それぞれの控除を受けるための要件は以下の通りです。

  • 配偶者控除等申告書を提出した者(本申告書の配偶者控除等申告書の箇所を記入して提出)
  • 控除を受ける年の所得者本人の合計所得金額が1,000万円以下(給与所得だけの場合、給与収入が1,195万円以下)であること
  • 控除を受ける年の配偶者の合計所得金額が、それぞれ次の通りであること
配偶書控除48万円以下(給与所得だけの場合、給与収入が103万円以下)
配偶者特別控除48万円超、133万円以下(給与所得だけの場合、給与収入が103万円超、201万5,999円以下)

これらの条件を満たす場合、さらに配偶者控除及び配偶者特別控除の金額は、所得者本人と配偶者の所得によって段階的に決まっており、下表2の通りです(※4)

【表2】配偶者(特別)控除の額

(※4)表2は、この表単独で、所得者本人及び配偶者の合計所得金額、その他控除額を決める全ての要素を反映しているため、やや複雑に見えるかもしれません。一方、本申告書自体の「配偶者控除等申告書」欄では、「基礎控除申告書」欄による所得者本人の合計所得額の結果によって場合分けした上で、配偶者の合計所得金額他によって控除額を求める手順になっているので、実際の作業においては本申告書自体を利用する方がわかりやすいと思われます。

所得金額調整控除

所得金額調整控除とは、平成30年度税制改正において給与収入が850万円を超える場合の給与所得控除額が引き下げとなる一方で、子育て等の負担がある場合には増税とならないよう導入された措置で、以下に該当する場合に適用されます。

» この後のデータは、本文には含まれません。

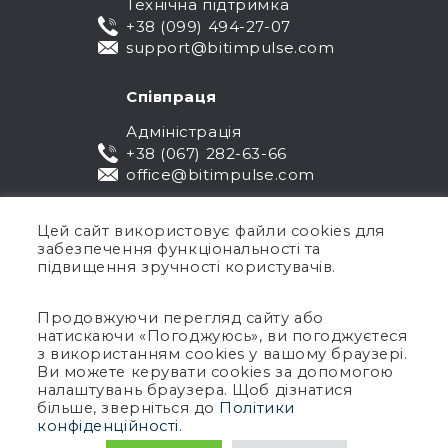
Технічна підтримка
+38 (099) 494-27-07
support@bitimpulse.com
Співпраця
Адміністрація
+38 (067) 282-63-66
office@bitimpulse.com
Цей сайт використовує файли cookies для
забезпечення функціональності та
підвищення зручності користувачів.
Продовжуючи перегляд сайту або
натискаючи «Погоджуюсь», ви погоджуєтеся
Публічна оферта
з використанням cookies у вашому браузері.
Ви можете керувати cookies за допомогою
Гарантія
налаштувань браузера. Щоб дізнатися
Політика конфіденційності
більше, зверніться до
Політики
Умови використання
конфіденційності
.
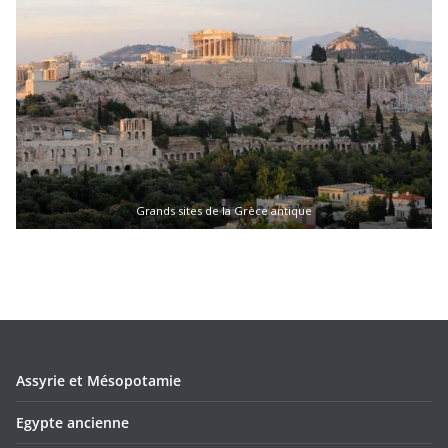
Grands sites de la Grèce antique
Assyrie et Mésopotamie
Egypte ancienne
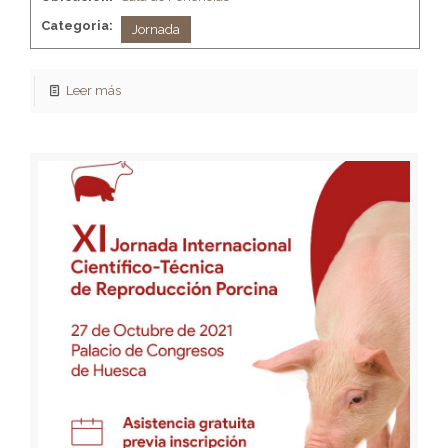
Categoria:
Jornada
Leer más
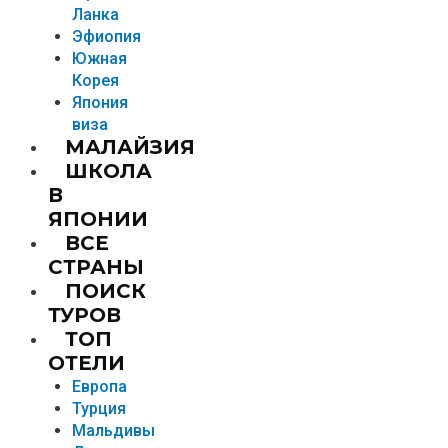
Ланка
Эфиопия
Южная
Корея
Япония
виза
МАЛАЙЗИЯ
ШКОЛА
В
ЯПОНИИ
ВСЕ
СТРАНЫ
ПОИСК
ТУРОВ
ТОП
ОТЕЛИ
Европа
Турция
Мальдивы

給与収入が850万円を超える者で、次のいずれかに該当する場合

  • 年齢23歳未満の扶養親族がいる者
  • 本人が特別障害者に該当する者
  • 特別障害者である同一生計配偶者又は扶養親族のいる者

所得金額調整控除額は、以下によって計算します。

スクロールできます
所得金額調整控除額=(給与収入(1,000万円を超える場合には1,000万円)ー850万円)×10%
1円未満の端数があるときは切上げます

控除の概要は以上です。尚、具体的な計算事例は、年末調整に関する記事「年調年税額の計算」をご参照ください。